Vaio expects to strike an agreement to combine with Toshiba Corp.’s and Fujitsu Ltd.’s PC divisions by the end of March, said Hidemi Moue, chief executive officer of Japan Industrial Partners Inc., the buyout fund that now controls the former arm of Sony. Vaio expects to own the biggest stake in the merged company, which can help the trio save on research and development and scale production, he said.
The proposed merger mirrors the consolidation of Japanese display makers and semiconductor firms, after decades of stagnation and a loss of competitiveness relegated former household names to the industry’s sidelines. The prevalence of smartphones and tablets in particular have squeezed PC makers, with 2015 global shipments at their lowest since the financial crisis.
“The PC market is shrinking, which means there are merits in working together to make the most of research, production volumes and marketing channels,” said Moue, whose fund specializes in corporate turnarounds. “We can do it with minimal cannibalization.”
Toshiba’s shares jumped 8.2 percent to close at 174.7 yen, notching its biggest gain in almost five years. Fujitsu ended 2.5 percent higher. Vaio is not listed.
The potential venture would focus on the domestic market and stick to its core business of making PCs at the outset, Moue said. Targeting overseas markets with other forms of hardware remains a possibility, considering Vaio’s recent release of a Windows 10 smartphone and plans for a robot companion product, he said.
The tie-up “makes sense if you want to build a niche consumer base in Japan,” said Damian Thong, an analyst at Macquarie Group Ltd. in Tokyo. “This approach of merging three Japanese PC makers will probably have little chance of success outside of the country.”
Vaio, Toshiba and Fujitsu have seen their global market share plummet as Lenovo Group Ltd., HP Inc. and Dell Inc. increasingly hold sway. Yet even the leaders are struggling: PC shipments shrank 10 percent last year, falling below 300 million units for the first time since 2008, according to researcher IDC. The market is expected to decline through 2016.

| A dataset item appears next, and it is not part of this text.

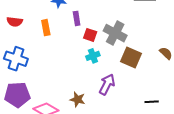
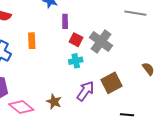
orange rectangle: (46, 28) -> (32, 41), moved
brown square: (131, 57) -> (111, 83), moved, turned 30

Vaio, Toshiba and Fujitsu PCs have been upstaged even back home. Their combined operation would command about a third of the Japanese market, putting it in contention for the No. 1 spot with a joint venture between Lenovo and Japan’s NEC Corp.
NEC Lenovo controlled about 29 percent of PC shipments in Japan from July to September, according to IDC. Fujitsu and Toshiba followed with 17 percent and 12 percent, respectively, while Vaio doesn’t disclose sales numbers.

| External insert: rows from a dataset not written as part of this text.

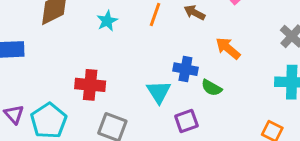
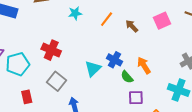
orange arrow: (228, 48) -> (144, 65), moved
purple square: (186, 121) -> (136, 98), moved

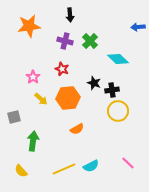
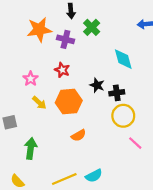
orange star: (29, 26) -> (39, 30), moved
green cross: (90, 41) -> (92, 27), moved
cyan diamond: (118, 59) -> (123, 59), turned 30
pink line: (128, 163) -> (135, 143), moved

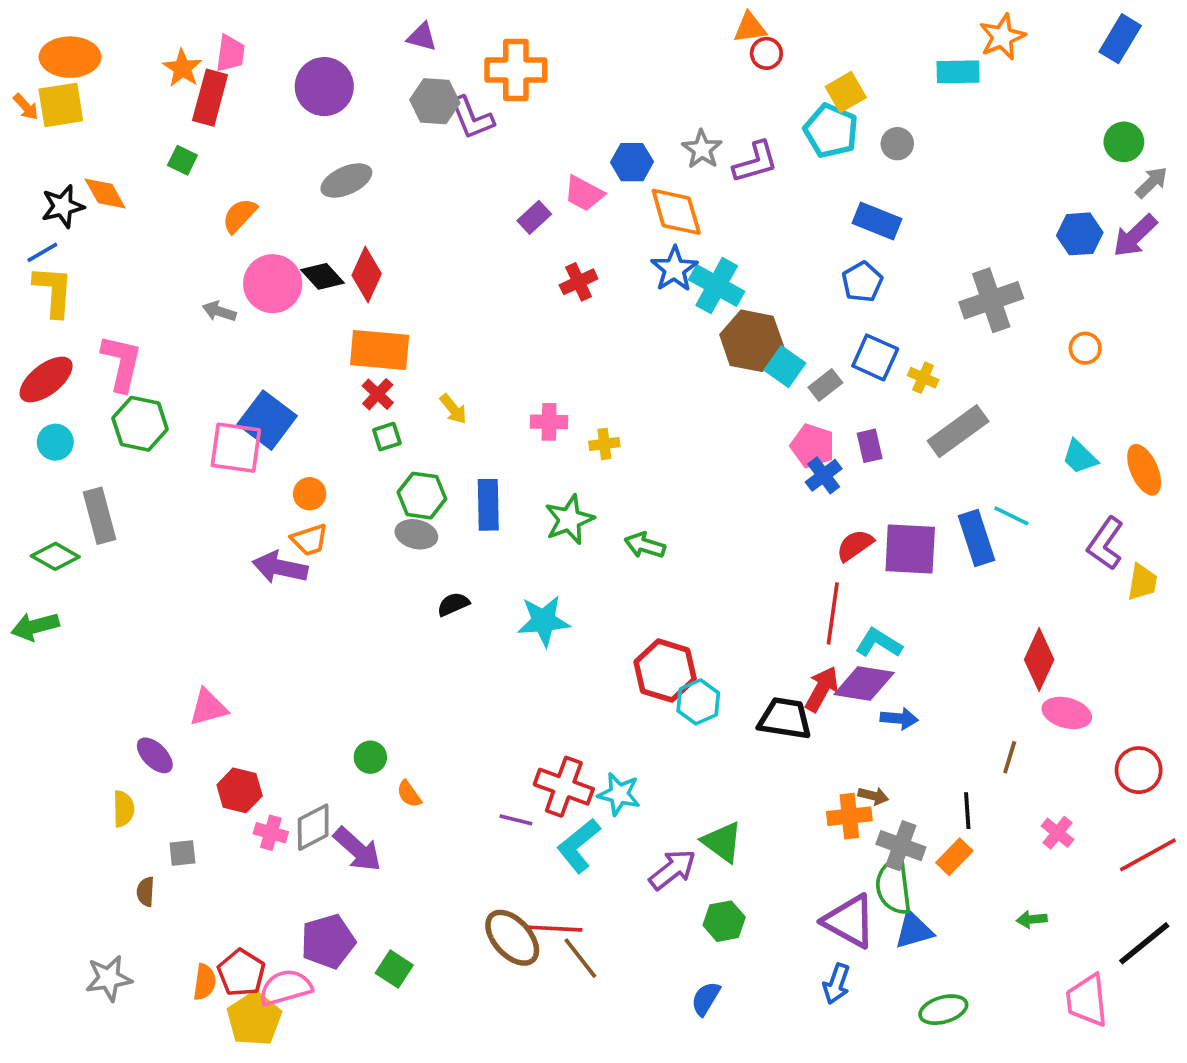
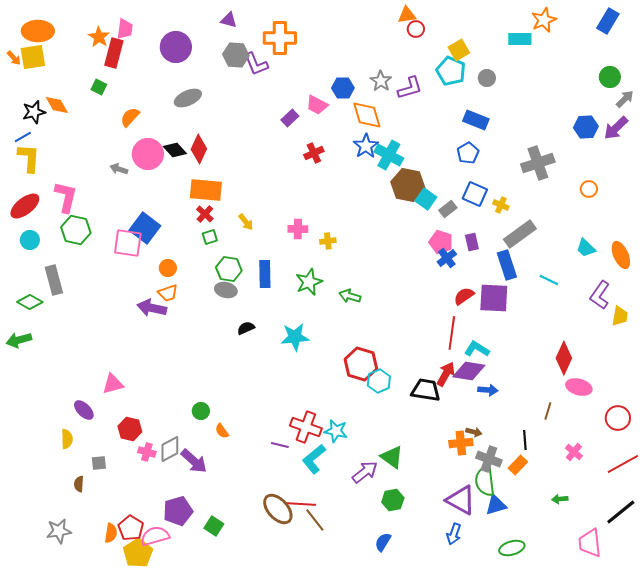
blue rectangle: (976, 538) -> (507, 265), moved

A deal would also further Toshiba’s effort to spin off non-core assets, to pay for the fallout from an accounting scandal that’s led to the biggest crisis in its 140-year history. As for Fujitsu, it saw shipments of its PCs and tablets peak in 2007 as the company shifted away from chips and hardware to software services.
“In the PC business, all options are on the table for restructuring and partnerships, but nothing has been decided at this moment,” Toshiba’s spokesman Hirokazu Tsukimoto said. A spokeswoman at Fujitsu declined to comment.
In contrast to the gloom, Vaio is set to report its first monthly profit in March and Moue expects the company to be profitable in the year ending May 2017. Japan Industrial Partners has slashed the workforce to 240 from about 1,000, slimmed its product line-up and focused on premium business users, he said.
Moue, a former banker at Mizuho Securities Co., has made a career of carving out languishing businesses considered peripheral by their parents and turning them around. Since its founding in 2002, his fund had taken on more than a dozen companies before its Vaio investment in 2014 thrust it into a market where the three biggest players — Lenovo, HP and Dell — control more than half annual sales.
“As a private equity fund, we have to be a contrarian and I’ve never once been told: ‘That was a nice investment.’,” Moue said. “When people say there is something wrong, that’s how I know we are on the right track.”